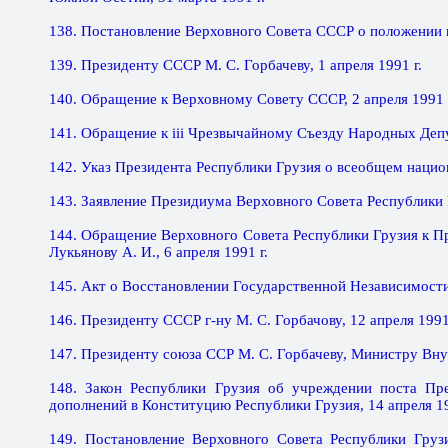
138. Постановление Верховного Совета СССР о положении 
139. Президенту СССР М. С. Горбачеву, 1 апреля 1991 г.
140. Обращение к Верховному Совету СССР, 2 апреля 1991 
141. Обращение к iii Чрезвычайному Съезду Народных Депу
142. Указ Президента Республики Грузия о всеобщем национ
143. Заявление Президиума Верховного Совета Республики Г
144. Обращение Верховного Совета Республики Грузия к П
Лукьянову А. И., 6 апреля 1991 г.
145. Акт о Восстановлении Государственной Независимости 
146. Президенту СССР г-ну М. С. Горбачову, 12 апреля 1991
147. Президенту союза ССР М. С. Горбачеву, Министру Внут
148. Закон Республики Грузия об учреждении поста Пре
дополнений в Конституцию Республики Грузия, 14 апреля 19
149. Постановление Верховного Совета Республики Груз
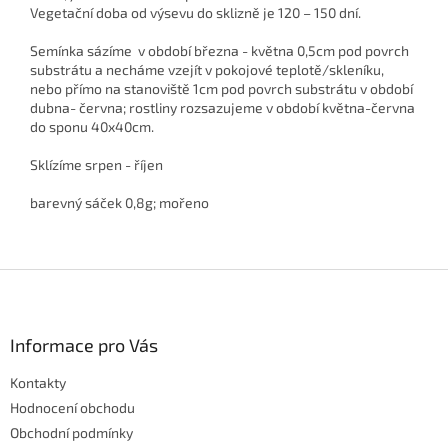
Vegetační doba od výsevu do sklizně je 120 – 150 dní.
Semínka sázíme v období března - května 0,5cm pod povrch
substrátu a necháme vzejít v pokojové teplotě/skleníku,
nebo přímo na stanoviště 1cm pod povrch substrátu v období
dubna- června; rostliny rozsazujeme v období května-června
do sponu 40x40cm.
Sklízíme srpen - říjen
barevný sáček 0,8g; mořeno
Z
á
p
a
Informace pro Vás
t
Kontakty
í
Hodnocení obchodu
Obchodní podmínky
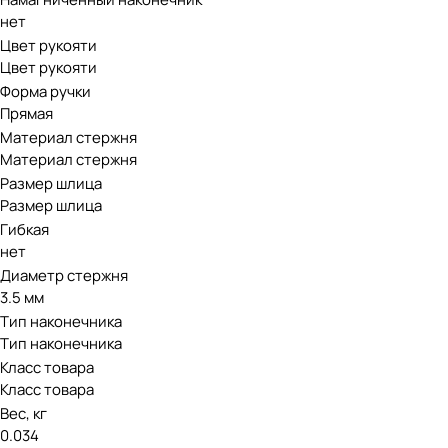
нет
Цвет рукояти
Цвет рукояти
Форма ручки
Прямая
Материал стержня
Материал стержня
Размер шлица
Размер шлица
Гибкая
нет
Диаметр стержня
3.5 мм
Тип наконечника
Тип наконечника
Класс товара
Класс товара
Вес, кг
0.034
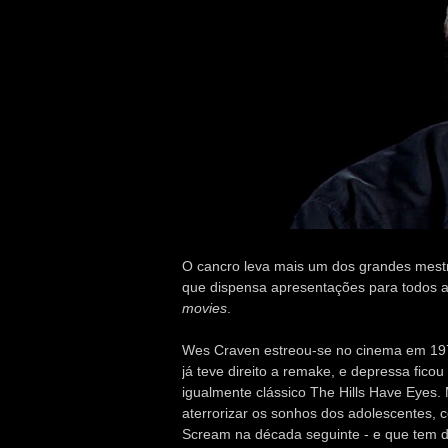
O cancro leva mais um dos grandes mestr
que dispensa apresentações para todos 
movies
.
Wes Craven estreou-se no cinema em 1972
já teve direito a remake, e depressa fico
igualmente clássico The Hills Have Eyes
aterrorizar os sonhos dos adolescentes, 
Scream na década seguinte - e que tem d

▶ _EXERCISE GOAL_: Each line above where the word "Обращение" occurs should be copied out.

▶ _SOLUTION FOR THIS PROBLEM_:
140. Обращение к Верховному Совету СССР, 2 апреля 1991 
141. Обращение к iii Чрезвычайному Съезду Народных Депу
144. Обращение Верховного Совета Республики Грузия к П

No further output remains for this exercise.